The concept of an artificially intelligent therapist isn’t new. In fact, one of the earliest conversational programs, named ELIZA, developed in the 1960s at the Massachusetts Institute of Technology, was designed to mimic a Rogerian psychotherapist. Its creator, Joseph Weizenbaum, meant to show AI’s inferiority to human conversationalists but, to his dismay, many people found ELIZA compelling, even compassionate.
(A few years later, a computer science professor at Stanford University created a chatbot in the opposite role. PARRY was designed to mimic a person with paranoid schizophrenia — often expressing fear, anger and mistrust — and to serve as a practice patient for students.)
These days, with the rapid advance of large language models, people are “hacking” ChatGPT for mental health support — by prompting it to act like a therapist, or even Sigmund Freud.
More ways AI could help
Training an AI therapist might require reams of real therapy transcripts, which are not readily available because of patient privacy concerns. But new research suggests that giving an AI model fewer transcripts of good quality and then “tuning” its responses — to be more empathetic, for example — could work just as well. Generative AI could even generate more training data.
Ever since ELIZA was developed, people have pondered AI’s potential to make mental health care available to the masses.
At first, AI could deliver more prescriptive kinds of therapy, Stade said — such as cognitive behavioral therapy for insomnia, or support in between sessions with a human therapist. She is part of a Stanford team developing an AI “companion” to help people practice the skills they learn in cognitive behavioral therapy, such as identifying and reframing negative thoughts.

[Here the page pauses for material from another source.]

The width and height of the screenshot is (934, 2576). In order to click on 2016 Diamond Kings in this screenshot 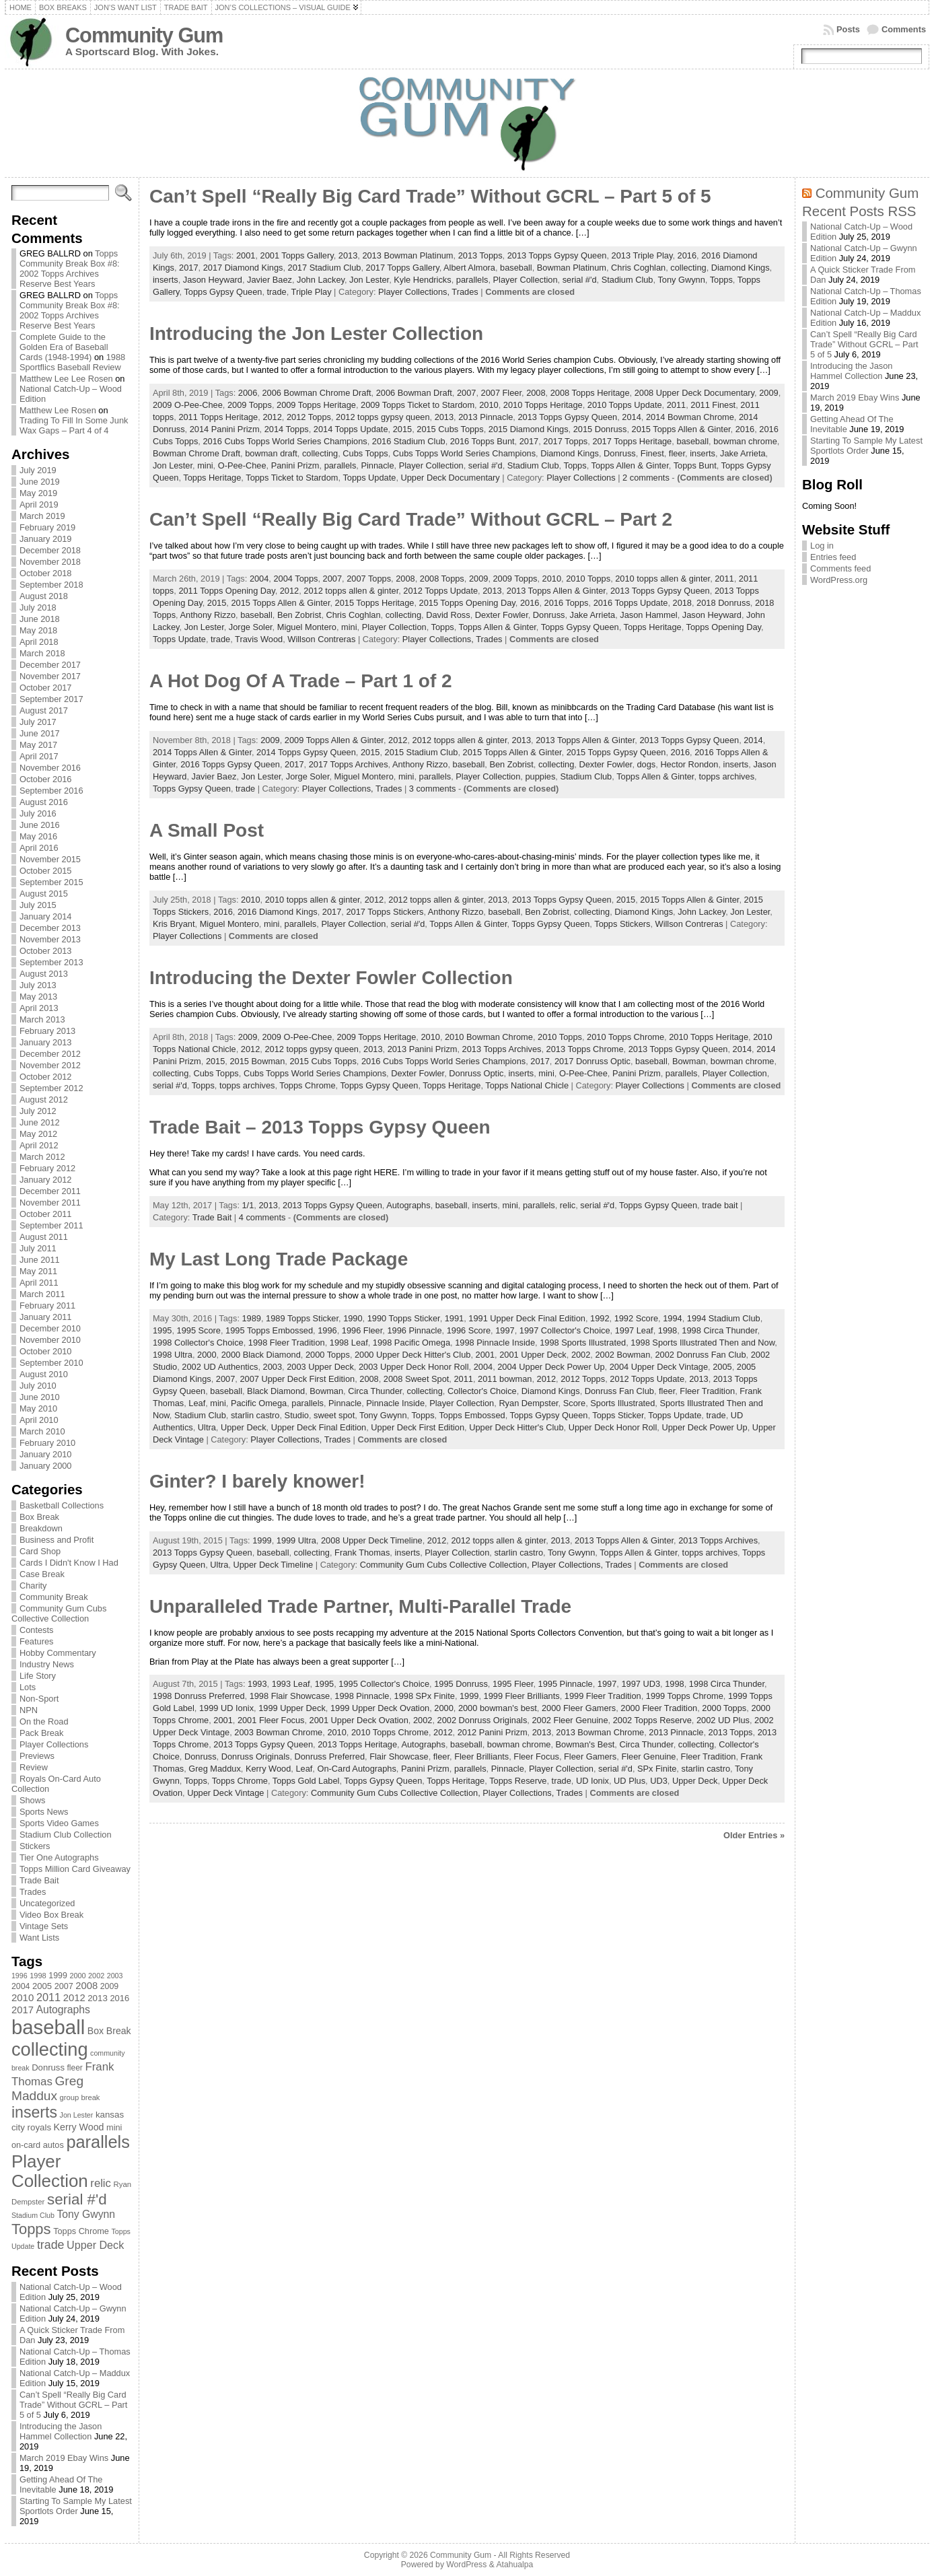 , I will do `click(278, 912)`.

“When I think about the promise of fully AI psychotherapists, I think of the possibility that you could be getting huge numbers of patients really high-quality treatment at very low cost,” she said.
In 1975, the scientist Carl Sagan, PhD, imagined “computer psychotherapeutic terminals,” like telephone booths, that could be available to the public for a few dollars per session.
“No such computer program is adequate for psychiatric use today, but the same can be remarked about some human psychotherapists,” he said.
Ironically, our attempts to create an AI therapist could help us identify exactly what it is that makes a good human therapist.
Psychotherapy works — about as well as medications in many cases — but how it works is not well understood. We don’t know why some therapists are consistently more effective than others who offer the same treatments, or why some patients improve while others do not.
Most research into therapy looks at outcomes over weeks of treatment, not what happens between therapist and patient minute to minute. Features that make therapy successful are difficult to capture without fine-grained analysis of the therapy experience. This is where AI could be extremely useful.
“There are all these nuanced and very detailed decision points that therapists face, probably hundreds of them, within any given therapy session,” Stade said. “We just don’t have enough information about if some of those decisions are crucial, if they’re really the drivers of people getting better.”
Instead of replacing humans, perhaps AI’s real potential is to show us how to better help ourselves.